Personal information
- Born: 9 May 1970 (age 56) Cairns, Queensland, Australia

Playing information
- Height: 197 cm (6 ft 5+1⁄2 in)
- Weight: 101 kg (15 st 13 lb)
- Position: Fullback
Club
| Years | Team | Pld | T | G | FG | P |
| 1990–96 | Brisbane Broncos | 51 | 19 | 0 | 0 | 76 |
| 1995–96 | London Broncos | 13 | 13 | 0 | 0 | 52 |
|  | Total | 64 | 32 | 0 | 0 | 128 |
Representative
| Years | Team | Pld | T | G | FG | P |
| 1991 | Queensland | 3 | 1 | 0 | 0 | 4 |
| 1991 | Australia | 1 | 0 | 0 | 0 | 0 |
- Source:

= Paul Hauff =

Australia international rugby league footballer

Paul Hauff (born 9 May 1970) is an Australian former professional rugby league footballer who played in the 1990s. A Queensland State of Origin and Australian international representative , he played his whole top-level career in Australia for the Brisbane Broncos, later moving to their sister club in England, the London Broncos.

==Early life==
Hauff was born in Cairns, Queensland. He played his junior football with Cairns Saints.

==Playing career==
A gangly , Hauff was graded with the Brisbane Broncos in 1990, being named along with Willie Carne as the club's joint rookie of the year. He marked his first grade début for Brisbane with a three-try performance against the Newcastle Knights at Marathon Stadium, helping the Broncos to a resounding 28–4 win over the Knights. Standing at 197 cm tall, Hauff is the tallest fullback on record at State of Origin level. Hauff also served with the Queensland Police.

During the 1991 NSWRL season Hauff was playing well enough to be selected to play for Queensland at fullback in all three games of the 1991 State of Origin series which the Maroons won. He was then selected as the Australia national team's fullback for the first game of the 1991 Trans-Tasman Test series. The game was his one and only Test for Australia.

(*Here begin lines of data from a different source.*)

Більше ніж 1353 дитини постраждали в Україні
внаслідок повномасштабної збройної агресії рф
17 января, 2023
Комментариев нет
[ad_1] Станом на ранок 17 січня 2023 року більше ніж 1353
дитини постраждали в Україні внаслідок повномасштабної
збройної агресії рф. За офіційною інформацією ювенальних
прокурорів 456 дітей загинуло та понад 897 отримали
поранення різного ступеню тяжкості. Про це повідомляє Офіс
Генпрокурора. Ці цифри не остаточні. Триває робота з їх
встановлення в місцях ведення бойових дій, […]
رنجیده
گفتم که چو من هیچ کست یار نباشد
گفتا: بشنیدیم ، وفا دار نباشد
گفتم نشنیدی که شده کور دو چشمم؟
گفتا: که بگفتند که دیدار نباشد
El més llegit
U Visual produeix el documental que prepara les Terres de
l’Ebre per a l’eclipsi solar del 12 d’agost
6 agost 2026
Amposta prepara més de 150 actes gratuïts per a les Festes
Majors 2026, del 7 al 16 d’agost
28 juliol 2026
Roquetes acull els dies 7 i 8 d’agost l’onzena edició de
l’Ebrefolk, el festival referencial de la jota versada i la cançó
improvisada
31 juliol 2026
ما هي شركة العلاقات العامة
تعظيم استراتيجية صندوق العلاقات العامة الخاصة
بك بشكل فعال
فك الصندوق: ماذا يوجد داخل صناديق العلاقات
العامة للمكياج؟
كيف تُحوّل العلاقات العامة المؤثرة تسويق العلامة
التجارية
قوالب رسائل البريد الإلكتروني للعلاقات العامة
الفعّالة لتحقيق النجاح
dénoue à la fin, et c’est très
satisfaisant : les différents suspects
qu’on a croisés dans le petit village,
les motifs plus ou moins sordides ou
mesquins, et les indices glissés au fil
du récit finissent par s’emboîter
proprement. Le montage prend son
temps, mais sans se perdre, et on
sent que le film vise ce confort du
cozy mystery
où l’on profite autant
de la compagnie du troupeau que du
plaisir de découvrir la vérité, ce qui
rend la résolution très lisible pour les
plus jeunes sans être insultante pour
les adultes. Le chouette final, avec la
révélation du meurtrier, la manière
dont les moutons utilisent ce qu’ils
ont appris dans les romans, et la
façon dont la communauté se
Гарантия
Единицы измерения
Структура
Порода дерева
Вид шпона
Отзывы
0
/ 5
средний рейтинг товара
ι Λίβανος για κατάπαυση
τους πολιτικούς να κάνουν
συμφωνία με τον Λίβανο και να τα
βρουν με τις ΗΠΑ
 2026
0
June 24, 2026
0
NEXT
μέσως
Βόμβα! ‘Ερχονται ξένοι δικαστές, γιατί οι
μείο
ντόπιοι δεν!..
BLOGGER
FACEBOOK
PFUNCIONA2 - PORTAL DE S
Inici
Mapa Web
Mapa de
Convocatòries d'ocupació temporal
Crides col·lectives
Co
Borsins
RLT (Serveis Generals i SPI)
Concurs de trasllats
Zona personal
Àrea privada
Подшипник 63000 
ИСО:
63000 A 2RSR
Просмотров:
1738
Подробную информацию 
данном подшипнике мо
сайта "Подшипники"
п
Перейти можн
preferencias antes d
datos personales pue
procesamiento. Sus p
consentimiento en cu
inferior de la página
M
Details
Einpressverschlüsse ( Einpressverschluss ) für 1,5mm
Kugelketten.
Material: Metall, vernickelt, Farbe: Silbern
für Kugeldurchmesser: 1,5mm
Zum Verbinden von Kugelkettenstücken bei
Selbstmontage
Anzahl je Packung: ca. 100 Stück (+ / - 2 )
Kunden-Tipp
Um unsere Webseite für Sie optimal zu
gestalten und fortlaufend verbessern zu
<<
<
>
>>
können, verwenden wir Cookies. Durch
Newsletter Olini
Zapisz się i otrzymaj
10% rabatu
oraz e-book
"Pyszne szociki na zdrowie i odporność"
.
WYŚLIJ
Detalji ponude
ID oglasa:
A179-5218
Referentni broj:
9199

In 1992, Hauff required a total shoulder reconstruction after suffering an injury in the Broncos 20–18 win over St George at the Adelaide Oval in Round 8 (24 May) saw him miss out on the Broncos' premiership success. Injuries, and the form of Julian O'Neill playing fullback saw Hauff restricted to just 13 games for the Broncos between 1993 and 1996. Hauff then signed to play with Brisbane's sister club, the London Broncos in 1996, scoring 13 tries for the club.

==Post playing==

In 2000 he was awarded the Australian Sports Medal for his contribution to Australia's international standing in rugby league.

Hauff returned to being a police officer, serving in the Queensland Police.